The facility will provide Schlumberger and ADNOC professionals, along with students of the Abu Dhabi Petroleum Institute with training in data services, software, seismic, reservoir evaluation, cementing, stimulation, directional drilling, measurements while drilling and artificial lift.

Gould

Schlumberger chairman and CEO Andrew Gould who also officiated at the ceremony added, ‘People are one of Schlumberger’s key values. Their motivation and dedication to customers are our greatest strength. Every year, we hire many newly-qualified engineers and technicians who have yet to acquire industry experience. Our goal is to ensure that they have access to the same training and development opportunities regardless of where they come from and where they are going to be assigned.’

MLC

The Schlumberger Middle East and Asia Learning Center (MLC) is the newest and largest multi-disciplinary oilfield services training center in the world. The MLC is the fourth such facility, joining existing Centers in the USA, the UK and France.

IP Week

In his address to the UK-based Energy Institute last month during IP Week, Andrew Gould explained why training has come to play such a critical role to Schlumberger and to the industry at large. Noting the ‘extraordinary’ turn around that has taken place over the last two years, Gould opined that, ‘The only serious constraint to a smooth, steady increase in new supply is in the availability of people with proper experience and education.’

Shortage

Gould noted a personnel shortage ‘at almost all levels of our industry,’ the result of 20 years of under-investment in new talent. During the period from 1993 to 2000, Western oil companies shed some 200,000 jobs. In 1984, some 1,500 petroleum engineers graduated in the USA. By 2000 this had dwindled to 260!

Business Consulting

A study by Schlumberger’s Business Consulting arm determined that ‘although the supply of technical professionals may well be sufficient to meet demand at a global level, major shifts in recruitment patterns will be needed.

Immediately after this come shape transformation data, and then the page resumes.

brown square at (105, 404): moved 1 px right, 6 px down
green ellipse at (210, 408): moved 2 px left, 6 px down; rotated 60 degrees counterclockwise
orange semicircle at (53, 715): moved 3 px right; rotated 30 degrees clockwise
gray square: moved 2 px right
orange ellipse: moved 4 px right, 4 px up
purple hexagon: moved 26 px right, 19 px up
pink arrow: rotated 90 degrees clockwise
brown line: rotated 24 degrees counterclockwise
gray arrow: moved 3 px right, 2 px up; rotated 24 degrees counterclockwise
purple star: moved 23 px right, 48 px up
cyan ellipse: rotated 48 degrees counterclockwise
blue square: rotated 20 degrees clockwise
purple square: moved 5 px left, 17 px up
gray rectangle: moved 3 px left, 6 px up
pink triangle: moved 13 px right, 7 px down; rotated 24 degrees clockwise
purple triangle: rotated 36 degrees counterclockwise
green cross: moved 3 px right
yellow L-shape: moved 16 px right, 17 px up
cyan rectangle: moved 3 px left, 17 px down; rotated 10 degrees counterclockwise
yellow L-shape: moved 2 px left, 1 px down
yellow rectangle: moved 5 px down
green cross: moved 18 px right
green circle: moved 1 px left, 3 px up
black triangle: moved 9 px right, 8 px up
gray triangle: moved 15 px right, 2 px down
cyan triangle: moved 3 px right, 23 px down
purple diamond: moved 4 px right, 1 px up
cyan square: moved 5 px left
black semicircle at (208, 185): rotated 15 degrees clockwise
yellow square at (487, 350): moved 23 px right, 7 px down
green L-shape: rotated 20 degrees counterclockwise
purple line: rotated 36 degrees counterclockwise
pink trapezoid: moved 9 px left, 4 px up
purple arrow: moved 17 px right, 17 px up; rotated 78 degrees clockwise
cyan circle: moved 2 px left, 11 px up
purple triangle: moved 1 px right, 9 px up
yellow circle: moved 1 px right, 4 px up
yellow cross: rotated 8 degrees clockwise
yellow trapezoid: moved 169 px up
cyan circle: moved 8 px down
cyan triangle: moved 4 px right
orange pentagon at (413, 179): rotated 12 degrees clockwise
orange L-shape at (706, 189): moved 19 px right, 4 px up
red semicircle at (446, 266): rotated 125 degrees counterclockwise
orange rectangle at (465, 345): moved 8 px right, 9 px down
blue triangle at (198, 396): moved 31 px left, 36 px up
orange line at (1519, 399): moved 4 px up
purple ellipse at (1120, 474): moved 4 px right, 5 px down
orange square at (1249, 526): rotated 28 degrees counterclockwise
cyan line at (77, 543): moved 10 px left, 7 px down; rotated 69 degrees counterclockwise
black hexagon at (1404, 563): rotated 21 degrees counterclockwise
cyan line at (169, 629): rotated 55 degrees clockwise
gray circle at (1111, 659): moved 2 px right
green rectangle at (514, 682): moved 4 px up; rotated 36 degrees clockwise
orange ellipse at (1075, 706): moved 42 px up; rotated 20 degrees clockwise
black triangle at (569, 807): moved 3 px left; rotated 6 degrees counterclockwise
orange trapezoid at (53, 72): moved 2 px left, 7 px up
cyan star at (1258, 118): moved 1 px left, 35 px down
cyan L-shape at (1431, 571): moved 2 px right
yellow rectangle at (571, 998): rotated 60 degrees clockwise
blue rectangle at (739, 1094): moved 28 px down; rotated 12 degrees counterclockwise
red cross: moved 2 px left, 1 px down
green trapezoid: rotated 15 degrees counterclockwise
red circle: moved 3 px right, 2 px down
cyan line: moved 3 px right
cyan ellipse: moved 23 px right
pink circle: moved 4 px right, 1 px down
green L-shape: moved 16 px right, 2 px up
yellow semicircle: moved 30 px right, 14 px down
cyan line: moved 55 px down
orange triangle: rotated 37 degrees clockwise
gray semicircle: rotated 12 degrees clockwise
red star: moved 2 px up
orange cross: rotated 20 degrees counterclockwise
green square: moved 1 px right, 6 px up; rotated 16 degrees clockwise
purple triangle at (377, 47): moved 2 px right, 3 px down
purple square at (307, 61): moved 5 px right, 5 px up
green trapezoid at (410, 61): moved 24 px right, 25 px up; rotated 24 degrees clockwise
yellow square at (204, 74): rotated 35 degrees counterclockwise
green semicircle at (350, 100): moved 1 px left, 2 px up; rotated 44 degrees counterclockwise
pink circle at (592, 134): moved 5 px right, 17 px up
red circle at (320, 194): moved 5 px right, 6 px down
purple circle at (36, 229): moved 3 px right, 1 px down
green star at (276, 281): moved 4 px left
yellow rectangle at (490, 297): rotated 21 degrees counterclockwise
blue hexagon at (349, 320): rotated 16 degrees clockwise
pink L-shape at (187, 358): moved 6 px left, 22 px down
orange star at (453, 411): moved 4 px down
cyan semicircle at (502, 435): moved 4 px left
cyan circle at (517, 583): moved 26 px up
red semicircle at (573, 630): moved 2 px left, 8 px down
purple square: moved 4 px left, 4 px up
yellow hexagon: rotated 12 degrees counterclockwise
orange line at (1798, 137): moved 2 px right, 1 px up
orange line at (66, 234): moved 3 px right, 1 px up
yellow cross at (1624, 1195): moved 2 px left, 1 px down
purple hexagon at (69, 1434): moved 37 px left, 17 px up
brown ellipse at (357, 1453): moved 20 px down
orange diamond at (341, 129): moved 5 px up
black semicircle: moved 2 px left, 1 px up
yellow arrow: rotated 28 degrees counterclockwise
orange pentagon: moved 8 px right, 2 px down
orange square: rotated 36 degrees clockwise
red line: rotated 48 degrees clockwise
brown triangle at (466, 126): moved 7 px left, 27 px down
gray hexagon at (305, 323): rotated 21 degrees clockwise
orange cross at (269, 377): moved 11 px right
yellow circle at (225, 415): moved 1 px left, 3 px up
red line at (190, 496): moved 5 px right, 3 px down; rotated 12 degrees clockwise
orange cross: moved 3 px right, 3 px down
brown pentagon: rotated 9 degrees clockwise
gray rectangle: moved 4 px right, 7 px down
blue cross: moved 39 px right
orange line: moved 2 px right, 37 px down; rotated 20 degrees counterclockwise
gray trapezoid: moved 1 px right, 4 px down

These shifts present challenges for the today’s competency development and career models.’ Gould noted that attracting the best talent will require acceptance that career advancement be open to all nationalities, ‘something that all companies in the industry need to take very seriously.’

ICT

Oil and gas still operates by taking the expertise to the problem rather than bringing the problem to the expertise. But today’s information and communications technology (ICT) are increasingly making remote job monitoring a possibility. Remote drilling operations centers have multiplied drilling engineers’ productivity two or three-fold, measured by the number of wells that they can supervise simultaneously. Similar productivity gains are likely to accrue from the ‘digital oilfield.’

Boston

Remoting supervision does not mean doing everything from Houston. Aside from the Abu Dhabi training center, Schlumberger has opened R&D centers at Moscow State University and in Dhahran close to the King Fahd University. Schlumberger’s primary research center is moving to Boston, Massachusetts, next door to MIT.

Japanese auto industry

Gould concluded with a warning to a complacent West, ‘Demographics and the need for producing nations to access technology could well shift a large part of the technology advantage to those producers. I am sure the skeptics out there are thinking ‘impossible’. But I would remind them that the US automobile industry did not take the Japanese seriously until it was too late.’